Description
We are moving from v3 to v4. Now, when I use batch upload or multi-insert, I get an error message saying the text is too long for vectorization.
Can anyone help me regarding this?
Below is my code.
def vectorize_tag_page_data(texts, class_name, layer_name):
# Append layer suffix to class name
class_name = f"{class_name}01pagedata"
# Load configuration from environment variables
weaviate_url = os.getenv(f"URL")
weaviate_auth_key = os.getenv(f"AUTH_KEY")
openai_key = os.getenv("OPENAI_API_KEY")
if not weaviate_url or not weaviate_auth_key or not openai_key:
raise EnvironmentError("One or more required environment variables are missing")
# Prepare data objects for insertion
data_objs = [{"text": texts[key], "metadata": key} for key in texts]
total = len(data_objs)
print(f"\n{total} data objects prepared for insertion.\n")
print(f"Layer URL: {weaviate_url}")
# Initialize client with authentication
client = initialize_weaviate_client(weaviate_url, weaviate_auth_key, openai_key)

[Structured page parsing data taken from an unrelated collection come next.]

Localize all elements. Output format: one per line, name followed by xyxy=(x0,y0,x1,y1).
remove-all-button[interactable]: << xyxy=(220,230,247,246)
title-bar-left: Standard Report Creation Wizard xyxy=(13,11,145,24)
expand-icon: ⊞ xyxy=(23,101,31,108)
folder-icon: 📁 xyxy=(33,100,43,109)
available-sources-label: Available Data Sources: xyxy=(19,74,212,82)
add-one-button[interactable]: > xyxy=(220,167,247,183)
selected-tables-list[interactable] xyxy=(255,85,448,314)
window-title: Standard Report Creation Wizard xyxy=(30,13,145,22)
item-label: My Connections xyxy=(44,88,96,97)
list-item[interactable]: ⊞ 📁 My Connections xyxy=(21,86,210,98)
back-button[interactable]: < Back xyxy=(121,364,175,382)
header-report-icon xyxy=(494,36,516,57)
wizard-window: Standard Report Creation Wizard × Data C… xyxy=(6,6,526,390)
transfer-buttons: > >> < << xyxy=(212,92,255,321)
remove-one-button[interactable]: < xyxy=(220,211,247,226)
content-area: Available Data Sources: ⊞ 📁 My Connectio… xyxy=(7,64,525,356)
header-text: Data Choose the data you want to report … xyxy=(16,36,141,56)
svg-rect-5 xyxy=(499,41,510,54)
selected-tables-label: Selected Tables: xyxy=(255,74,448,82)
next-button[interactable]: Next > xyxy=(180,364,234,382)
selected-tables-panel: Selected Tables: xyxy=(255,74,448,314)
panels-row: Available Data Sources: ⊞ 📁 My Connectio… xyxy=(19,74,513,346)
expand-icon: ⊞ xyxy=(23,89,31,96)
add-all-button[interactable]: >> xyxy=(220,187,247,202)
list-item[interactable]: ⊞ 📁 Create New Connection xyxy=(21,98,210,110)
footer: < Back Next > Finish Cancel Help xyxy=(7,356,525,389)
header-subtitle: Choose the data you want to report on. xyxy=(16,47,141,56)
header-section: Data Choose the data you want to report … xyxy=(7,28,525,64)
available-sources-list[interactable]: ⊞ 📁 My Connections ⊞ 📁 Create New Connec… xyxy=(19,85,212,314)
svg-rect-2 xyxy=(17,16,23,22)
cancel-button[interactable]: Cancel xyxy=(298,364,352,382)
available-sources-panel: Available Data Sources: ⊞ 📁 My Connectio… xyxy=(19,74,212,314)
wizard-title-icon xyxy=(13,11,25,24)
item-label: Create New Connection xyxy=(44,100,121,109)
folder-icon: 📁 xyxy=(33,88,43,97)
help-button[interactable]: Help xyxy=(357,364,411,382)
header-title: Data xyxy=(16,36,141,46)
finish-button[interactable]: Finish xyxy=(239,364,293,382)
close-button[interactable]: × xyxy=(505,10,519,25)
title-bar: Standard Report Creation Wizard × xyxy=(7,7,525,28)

# Create collection in Weaviate
try:
response = client.collections.create(
name=class_name,
vectorizer_config=wvc.config.Configure.Vectorizer.text2vec_openai(),
properties=[
wvc.config.Property(name="text", data_type=wvc.config.DataType.TEXT),
wvc.config.Property(name="metadata", data_type=wvc.config.DataType.TEXT),
],
)
print(response.config.get(simple=False))
except Exception as e:
print(f"Error while creating collection: {e}")
finally:
client.close()
# Reinitialize client for data insertion
client = initialize_weaviate_client(weaviate_url, weaviate_auth_key, openai_key)
# Insert data using batching
try:
collection = client.collections.get(class_name)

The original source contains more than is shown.